You can currently create Datasets in Humanloop in three ways: from existing logs, by uploading a CSV or via the API.

Create a Dataset from Logs

Prerequisites:

  • A Prompt in Humanloop
  • Some Logs available in that Prompt

To create a Dataset from existing Logs:

Go to the Logs tab

Select a subset of the Logs

Choose Add to Dataset

In the menu in the top right of the page, select Add to dataset.
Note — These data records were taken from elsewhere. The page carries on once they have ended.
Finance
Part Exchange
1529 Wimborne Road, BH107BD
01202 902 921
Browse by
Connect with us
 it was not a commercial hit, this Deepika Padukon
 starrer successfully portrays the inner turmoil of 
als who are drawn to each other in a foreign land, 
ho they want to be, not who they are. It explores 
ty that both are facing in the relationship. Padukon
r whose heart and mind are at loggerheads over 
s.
Select some logs and then click **Add to Dataset**

Add to a new or existing Dataset

Provide a name of the new dataset and click Create, or you can click add to existing dataset to append the selected to a dataset you already have.

Upload data from CSV

Prerequisites:

To create a dataset from a CSV file, we’ll first create a CSV in Google Sheets and then upload it to a dataset in Humanloop.

Create a CSV file.

  • In our Google Sheets example below, we have a column called user_query which is an input to a prompt variable of that name. So in our model config, we’ll need to include {{ user_query }} somewhere, and that placeholder will be populated with the value from the user_query input in the datapoint at generation-time.
  • You can include as many columns of prompt variables as you need for your model configs.
  • There is additionally a column called target which will populate the target of the datapoint. In this case, we use simple strings to define the target.
  • Note: messages are harder to incorporate into a CSV file as they tend to be verbose and hard-to-read JSON. If you want a dataset with messages, consider using the API to upload, or convert from existing logs.
A CSV file in Google Sheets defining a collection of 9 datapoints.
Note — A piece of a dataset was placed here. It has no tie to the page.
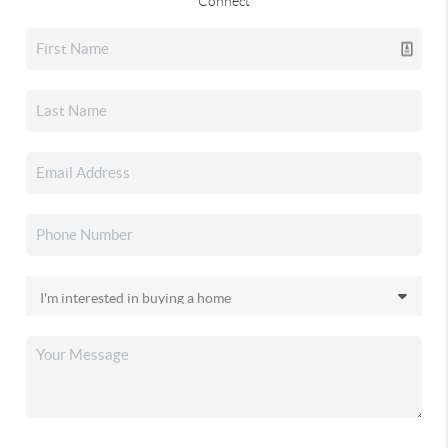
Connect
Export the Google Sheet to CSV

Choose FileDownloadComma-separated values (.csv)

Create a new Dataset File

Click Upload CSV

Uupload the CSV file from step 2 by drag-and-drop or using the file explorer.

Uploading a CSV file to create a dataset.

Click Upload Dataset from CSV

You should see a new dataset appear in the datasets tab. You can explore it by clicking in.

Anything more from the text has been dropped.